Aconselhamento para doentes com cancro

  Uma atitude positiva, optimismo e iniciativa é o início de todo o tratamento
  O progresso da medicina moderna mostra que muitos cancros não são incuráveis. Com tratamento activo, alguns pacientes podem viver com o tumor para o resto das suas vidas, mas ainda podem desfrutar da vida como uma pessoa saudável desde que tenham check-ups regulares e adiram ao tratamento “correctivo”. Por conseguinte, após terem compreendido correctamente a ocorrência e o tratamento do cancro, os doentes com cancro e os seus familiares devem estar preparados para uma batalha a longo prazo e trabalhar em conjunto para cultivar uma atitude optimista e correcta em relação à vida, estabelecer uma crença positiva e vencedora, e criar um ambiente de vida relaxado e feliz para os doentes.
  Segundo a medicina chinesa, uma estimulação mental súbita e forte ou uma estimulação emocional e mental repetida e persistente pode causar danos às funções dos órgãos internos do corpo humano, perturbação do fluxo qi e desequilíbrio do qi, sangue, yin e yang, resultando em morbidez.

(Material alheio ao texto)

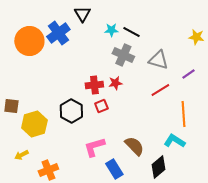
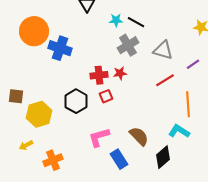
blue cross: (58, 33) -> (60, 48), moved, turned -35
gray cross: (123, 55) -> (128, 45), turned 35

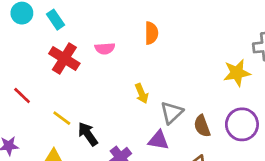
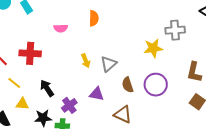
red cross: (64, 59) -> (30, 53), moved, turned -30
gray triangle: (172, 113) -> (108, 64), moved
yellow line: (62, 118) -> (14, 83), moved

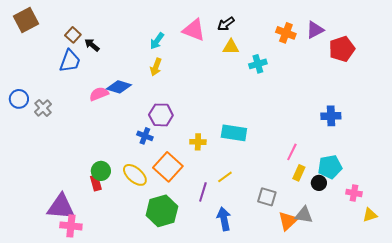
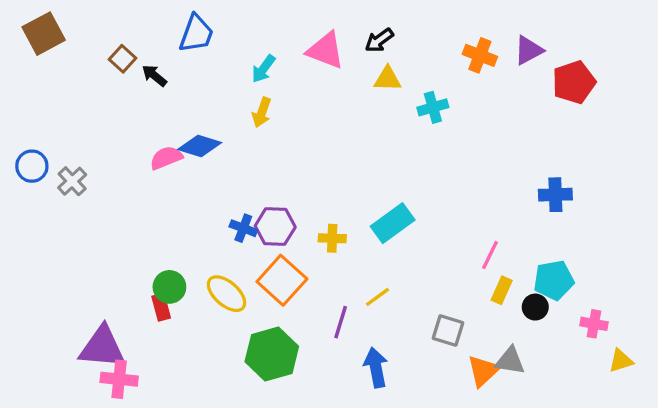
blue trapezoid: (70, 61) -> (196, 34), moved
purple hexagon: (161, 115) -> (275, 227), moved
cyan rectangle: (234, 133) -> (393, 223), turned -45

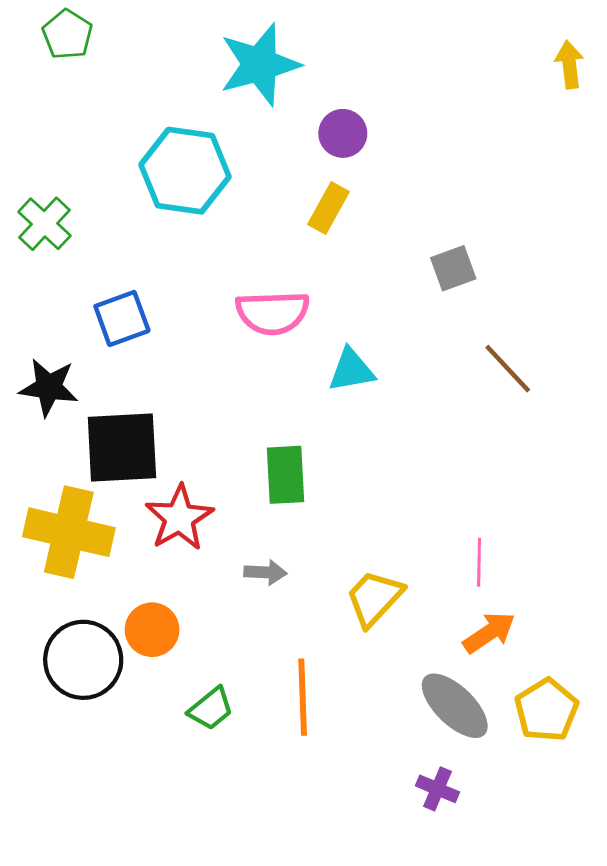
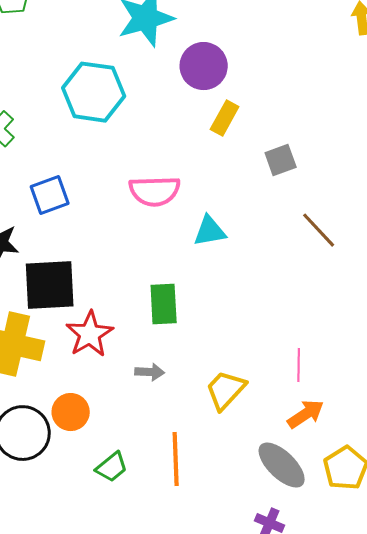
purple circle: (343, 133) -> (204, 66), size x1.4
yellow rectangle: (328, 208) -> (225, 118), moved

Muitos estudos realizados por psicólogos médicos modernos também confirmaram a estreita relação entre os factores mentais e os tumores malignos. Tem sido salientado que os principais eventos da vida que afectam a ocorrência de cancro geralmente precedem o início do cancro em 6 a 8 meses, enquanto que a depressão, a desilusão e a tristeza podem ser os precursores do cancro. Verificou-se também que a tristeza, depressão e ansiedade da morte e separação pode ser vista cerca de um ano antes do início do cancro.
  Clinicamente, muitos pacientes que aprendem que têm cancro demonstram medo e ansiedade, solidão e depressão, raiva e ódio, e uma variedade de outras mudanças emocionais negativas. Existe uma “terapia de imagem” que pode ser auto-administrada sob a orientação de um médico. Os pacientes podem sugerir a si próprios uma certa ideia, tal como imaginar como venceram o cancro, que já venceram o cancro, etc. Isto pode melhorar a função imunitária no corpo.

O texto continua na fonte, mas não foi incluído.